The hell. If I were less than fine, I wouldn’t resent it, I’m sure. I’d have lots of other medical bills to resent along with it, so you know, drop in the bucket. But as it is, I’m fine and wondering if these people have payment plans. Surely. I mean, what can do they do if (ha ha. read: when) I can’t cough it up? Repo the MRI? Telepathically cast lesions onto my brain?
That would be a skill, now wouldn’t it? Like Vader crushing that one dude’s throat with his mind.
Here’s where I talk about healthcare reform but, like so many other things that are messed up with this country, it’s sorta a big, fat duh.

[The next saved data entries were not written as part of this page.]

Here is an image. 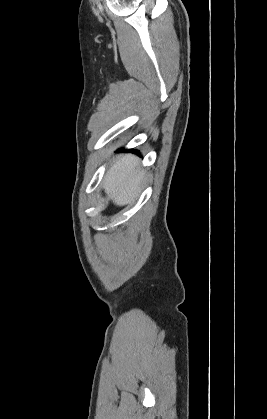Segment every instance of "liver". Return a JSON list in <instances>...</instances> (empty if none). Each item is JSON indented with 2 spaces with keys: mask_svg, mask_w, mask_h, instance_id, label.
<instances>
[{
  "mask_svg": "<svg viewBox=\"0 0 267 419\" xmlns=\"http://www.w3.org/2000/svg\"><path fill=\"white\" fill-rule=\"evenodd\" d=\"M143 176L139 159L132 154H125L111 164L103 187L114 204L124 206L138 196Z\"/></svg>",
  "mask_w": 267,
  "mask_h": 419,
  "instance_id": "obj_1",
  "label": "liver"
}]
</instances>
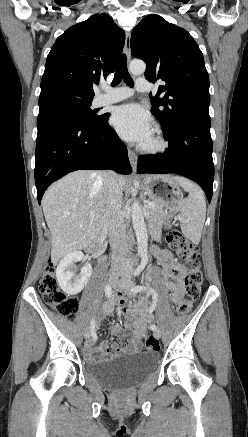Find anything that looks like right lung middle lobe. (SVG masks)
I'll return each mask as SVG.
<instances>
[{
  "label": "right lung middle lobe",
  "mask_w": 248,
  "mask_h": 437,
  "mask_svg": "<svg viewBox=\"0 0 248 437\" xmlns=\"http://www.w3.org/2000/svg\"><path fill=\"white\" fill-rule=\"evenodd\" d=\"M93 98H86L66 92H51L39 97V111L56 109L70 113L85 122L102 120L108 114L98 115L96 110H91Z\"/></svg>",
  "instance_id": "1"
}]
</instances>
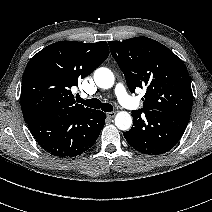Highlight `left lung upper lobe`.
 I'll return each instance as SVG.
<instances>
[{"instance_id":"obj_1","label":"left lung upper lobe","mask_w":212,"mask_h":212,"mask_svg":"<svg viewBox=\"0 0 212 212\" xmlns=\"http://www.w3.org/2000/svg\"><path fill=\"white\" fill-rule=\"evenodd\" d=\"M109 46L130 91L146 87L143 108L138 111L191 114L193 94L188 71L170 49L147 37L111 41Z\"/></svg>"}]
</instances>
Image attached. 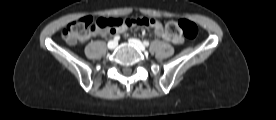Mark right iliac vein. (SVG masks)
<instances>
[{
	"label": "right iliac vein",
	"instance_id": "1",
	"mask_svg": "<svg viewBox=\"0 0 276 120\" xmlns=\"http://www.w3.org/2000/svg\"><path fill=\"white\" fill-rule=\"evenodd\" d=\"M117 45H118V42H117V41H109V42H108V48H109L110 50L115 49V48L117 47Z\"/></svg>",
	"mask_w": 276,
	"mask_h": 120
}]
</instances>
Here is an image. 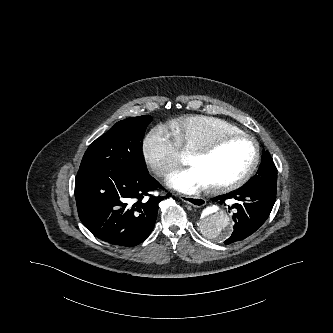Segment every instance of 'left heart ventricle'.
<instances>
[{"mask_svg":"<svg viewBox=\"0 0 333 333\" xmlns=\"http://www.w3.org/2000/svg\"><path fill=\"white\" fill-rule=\"evenodd\" d=\"M255 149L244 139L229 140L222 143L206 156H191L189 163L201 171L209 186L230 182L242 175L250 166Z\"/></svg>","mask_w":333,"mask_h":333,"instance_id":"obj_1","label":"left heart ventricle"}]
</instances>
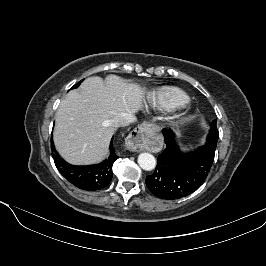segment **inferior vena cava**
I'll use <instances>...</instances> for the list:
<instances>
[{
    "label": "inferior vena cava",
    "mask_w": 266,
    "mask_h": 266,
    "mask_svg": "<svg viewBox=\"0 0 266 266\" xmlns=\"http://www.w3.org/2000/svg\"><path fill=\"white\" fill-rule=\"evenodd\" d=\"M136 118L133 114L122 113L111 120L113 127H125L134 122Z\"/></svg>",
    "instance_id": "inferior-vena-cava-1"
}]
</instances>
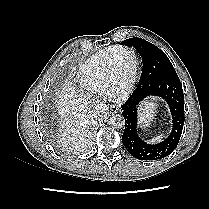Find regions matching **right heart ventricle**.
Returning <instances> with one entry per match:
<instances>
[{"label": "right heart ventricle", "mask_w": 209, "mask_h": 209, "mask_svg": "<svg viewBox=\"0 0 209 209\" xmlns=\"http://www.w3.org/2000/svg\"><path fill=\"white\" fill-rule=\"evenodd\" d=\"M119 46H111L92 55L80 68V86L91 94H105V72L111 54Z\"/></svg>", "instance_id": "right-heart-ventricle-1"}]
</instances>
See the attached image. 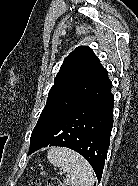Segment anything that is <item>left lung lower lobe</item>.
Returning <instances> with one entry per match:
<instances>
[{
  "label": "left lung lower lobe",
  "mask_w": 138,
  "mask_h": 186,
  "mask_svg": "<svg viewBox=\"0 0 138 186\" xmlns=\"http://www.w3.org/2000/svg\"><path fill=\"white\" fill-rule=\"evenodd\" d=\"M112 82L107 78L67 114L30 144L29 154L62 146L81 154L100 181L113 126Z\"/></svg>",
  "instance_id": "0a47b994"
}]
</instances>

In other, much less whiny news, I have worn lipstick all day long today, just like a real grown up. It’s not even flavored! How’s that for leaf turning? It’s like I won’t even need any New Years resolutions – I’m the model of self improvement a full month early. Bam!
November 29th, 2011
This spring, I’m going to be an auntie again (must. contain. the exclamation. points)! This time, though, it will be a driving distance baby. A baby I can snuggle after 3 hours of Glee playlists and one potty break at a rest stop of questionable cleanliness. Our own brood is still a couple of years off (the Dork Lord will be transferring to SMU in the fall and I probably don’t have to tell you that an infant + husband working/in school full time = one of those poor crazy ladies that end up on the news) so this is just the kind of squeeee! I live for. If only I could be more patient about it. Every day I email my sister and ask if the baby is ready. Every day she tells me, “Not yet.” Is there no fast-track program for kid making? If anyone is eligible, she is, so let’s get on with it!
Anyway, for a bit I was able to focus some of my energies on making her baby announcement, which as distracting for about ten minutes. (See? This is why I need so many orphaned kittens!)